Canidate Shantrel S, Gracy Hannah R, McIntosh Sean, Liu Yiyang, Fisk-Hoffman Rebecca, Rich Shannon, Mavian Carla, Cook Robert L, Prosperi Mattia, Salemi Marco
Department of Epidemiology, College of Public Health and Health Professions and College of Medicine, University of Florida, Gainesville, FL.
Department of Human, Development and Family, Science, College of Human Sciences, Auburn University, Auburn, AL.
Proc (IEEE Int Conf Healthc Inform). 2025 Jun;2025:588-597. doi: 10.1109/ichi64645.2025.00072. Epub 2025 Jul 22.
Developing and validating novel molecular HIV surveillance (MHS) tools capable of predicting the growth and trajectory of localized outbreaks driven by specific transmission clusters is key to the . This study explored stakeholders' perspectives on HIV prevention and treatment regarding a developing deep-learning framework, and its ability to predict HIV transmission cluster trajectories and inform decision-making on HIV prevention and treatment scale-up approaches in Florida. We conducted five virtual focus group discussions with 16 clinical health professionals and state and local public health personnel. Focus group discussions were audio-recorded, transcribed using Zoom transcription, and manually coded using a reflexive thematic analysis approach. Overall, participants reported a high level of acceptability for using MHS tools. However, when exploring their perspectives on using the DeepDynaForecast tool,participants discussed their acceptance criteria, including key features that the DeepDynaForecast tool should have and the need to determine the data types the tool should generate to meet their needs and be deemed acceptable. Before implementation, participants felt the tool should undergo extensive software testing, followed by end-users receiving comprehensive training and the developers determining how the DeepDynaForecast tool could integrate with existing MHS tools. Likewise, participants discussed using the data generated by DeepDynaForecast to increase HIV prevention, education, outreach activities, and mobilization efforts in communities where the most HIV diagnoses occur, as well as increase behavioral change communication efforts. Participants also expressed concerns about HIV-related stigma, a potentially dangerous unintended consequence of using existing and new MHS tools. Current MHS tools have helped inform and evaluate HIV prevention and treatment efforts in the US. A novel MHS tool such as DeepDynaForecast may be critical to achieving the Ending the HIV Epidemic (EHE) goals and curbing the spread of HIV in Florida and in the US.

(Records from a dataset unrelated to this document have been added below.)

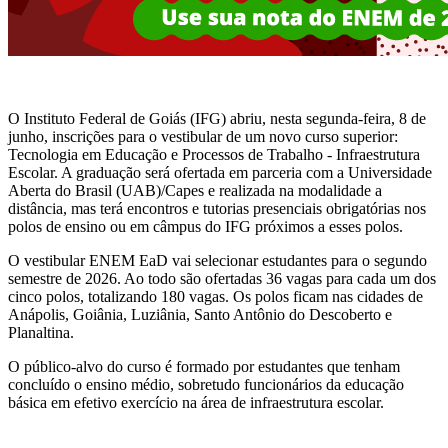
O Instituto Federal de Goiás (IFG) abriu, nesta segunda-feira, 8 de
junho, inscrições para o vestibular de um novo curso superior:
Tecnologia em Educação e Processos de Trabalho - Infraestrutura
Escolar. A graduação será ofertada em parceria com a Universidade
Aberta do Brasil (UAB)/Capes e realizada na modalidade a
distância, mas terá encontros e tutorias presenciais obrigatórias nos
polos de ensino ou em câmpus do IFG próximos a esses polos.
O vestibular ENEM EaD vai selecionar estudantes para o segundo
semestre de 2026. Ao todo são ofertadas 36 vagas para cada um dos
cinco polos, totalizando 180 vagas. Os polos ficam nas cidades de
Anápolis, Goiânia, Luziânia, Santo Antônio do Descoberto e
Planaltina.
O público-alvo do curso é formado por estudantes que tenham
concluído o ensino médio, sobretudo funcionários da educação
básica em efetivo exercício na área de infraestrutura escolar.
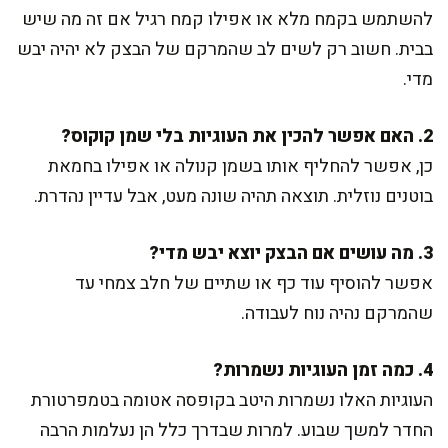
להשתמש בקמח מלא או אפילו קמח רגיל אם זה מה שיש
בבית. חשוב רק לשים לב שהמרקם של הבצק לא יהיה יבש
מדי.
2. האם אפשר להכין את העוגיות בלי שמן קוקוס?
כן, אפשר להחליף אותו בשמן קנולה או אפילו בחמאת
בוטנים נוזלית. תוצאה תהיה שונה מעט, אבל עדיין נהדרת.
3. מה עושים אם הבצק יוצא יבש מדי?
אפשר להוסיף עוד כף או שתיים של חלב צמחי עד
שהמרקם נהיה נוח לעבודה.
4. כמה זמן העוגיות נשמרות?
העוגיות האלו נשמרות היטב בקופסה אטומה בטמפרטורת
החדר למשך שבוע. למרות שבדרך כלל הן נעלמות הרבה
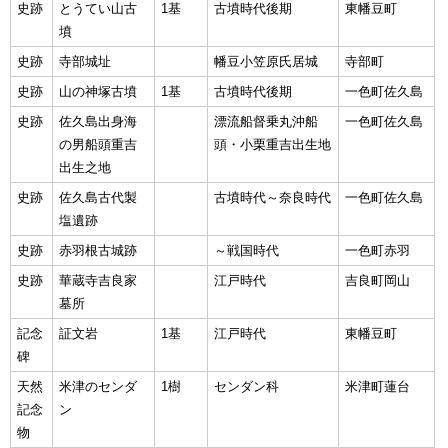
史跡
とうてい山古
1基
古墳時代後期
東幡豆町
墳
史跡
寺部城址
幡豆小笠原氏居城
寺部町
史跡
山の神塚古墳
1基
古墳時代後期
一色町佐久島
史跡
佐久島出身海
漂流船督乗丸沖船
一色町佐久島
の男船頭重吉
頭・小栗重吉出生地
出生之地
史跡
佐久島古代製
古墳時代～奈良時代
一色町佐久島
塩遺跡
史跡
赤羽根古城跡
～戦国時代
一色町赤羽
史跡
華蔵寺吉良家
江戸時代
吉良町岡山
墓所
記念
証文岩
1基
江戸時代
東幡豆町
碑
天然
米津のセンダ
1樹
センダン科
米津町蓮台
記念
ン
物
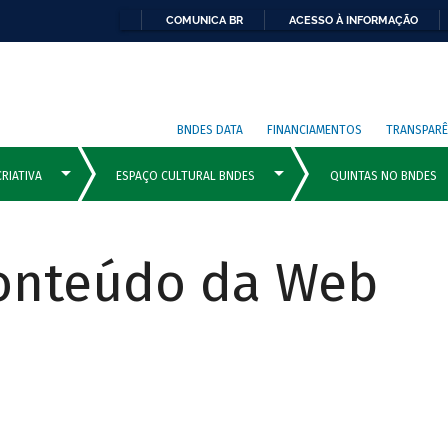
COMUNICA BR
ACESSO À INFORMAÇÃO
BNDES DATA
FINANCIAMENTOS
TRANSPARÊ
Conteúdo da Web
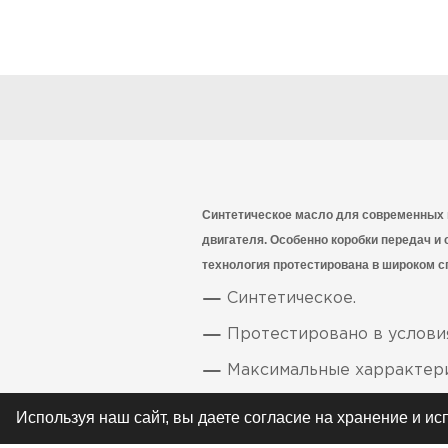
Синтетическое масло для современных 
двигателя. Особенно коробки передач и
технология протестирована в широком сп
Синтетическое.
Протестировано в услов
Максимальные харрактери
Обеспечивает плавную ра
Используя наш сайт, вы даете согласие на хранение и и
Соответствует наиболее 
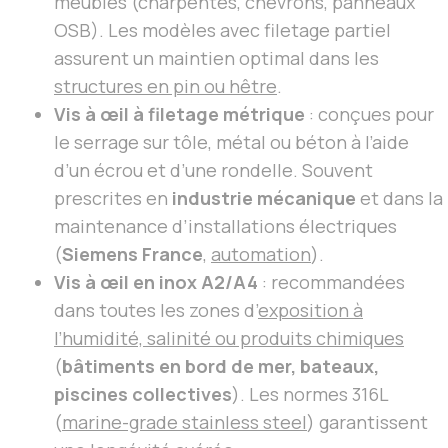
meubles (charpentes, chevrons, panneaux
OSB). Les modèles avec filetage partiel
assurent un maintien optimal dans les
structures en pin ou hêtre
.
Vis à œil à filetage métrique
: conçues pour
le serrage sur tôle, métal ou béton à l’aide
d’un écrou et d’une rondelle. Souvent
prescrites en
industrie mécanique
et dans la
maintenance d’installations électriques
(
Siemens France
,
automation
).
Vis à œil en inox A2/A4
: recommandées
dans toutes les zones d’
exposition à
l’humidité, salinité ou produits chimiques
(
bâtiments en bord de mer, bateaux,
piscines collectives
). Les normes 316L
(
marine-grade stainless steel
) garantissent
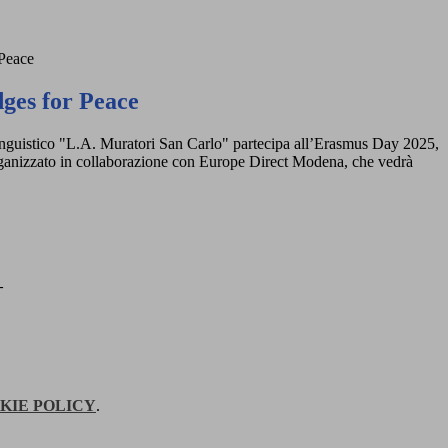
 Peace
dges for Peace
inguistico "L.A. Muratori San Carlo" partecipa
all’Erasmus Day 2025,
ganizzato in collaborazione
con Europe Direct Modena, che vedrà
–
KIE POLICY
.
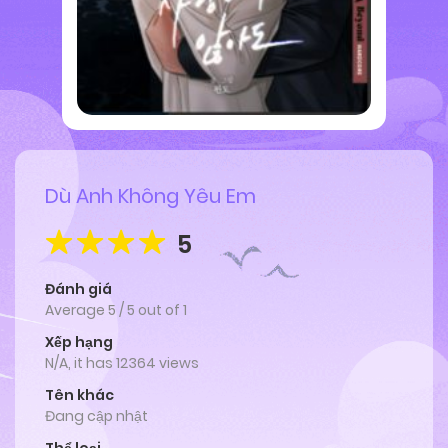
Dù Anh Không Yêu Em
5
Đánh giá
Average
5
/
5
out of
1
Xếp hạng
N/A, it has 12364 views
Tên khác
Đang cập nhật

开发并验证能够预测由特定传播集群驱动的局部疫情的增长和轨迹的新型分子HIV监测(MHS)工具是[此处原文缺失关键信息]的关键。本研究探讨了利益相关者对HIV预防和治疗的看法,涉及一个正在开发的深度学习框架,以及其预测HIV传播集群轨迹并为佛罗里达州HIV预防和治疗扩大规模方法的决策提供信息的能力。我们与16名临床卫生专业人员以及州和地方公共卫生人员进行了五次虚拟焦点小组讨论。焦点小组讨论进行了录音,使用Zoom转录进行转录,并采用反思性主题分析方法进行手动编码。总体而言,参与者报告对使用MHS工具的接受程度很高。然而,在探讨他们对使用DeepDynaForecast工具的看法时,参与者讨论了他们的接受标准,包括DeepDynaForecast工具应具备的关键特征,以及确定该工具应生成何种数据类型以满足他们的需求并被认为可接受的必要性。在实施之前,参与者认为该工具应进行广泛的软件测试,随后终端用户接受全面培训,并且开发者确定DeepDynaForecast工具如何与现有的MHS工具集成。同样,参与者讨论了使用DeepDynaForecast生成的数据来加强在HIV诊断最多的社区的HIV预防、教育、外展活动和动员工作,以及加强行为改变沟通工作。参与者还对与HIV相关的耻辱感表示担忧,这是使用现有和新的MHS工具可能产生的潜在危险的意外后果。当前MHS工具已有助于为美国的HIV预防和治疗工作提供信息并进行评估。像DeepDynaForecast这样的新型MHS工具对于实现“终结HIV流行”(EHE)目标以及遏制HIV在佛罗里达州和美国的传播可能至关重要。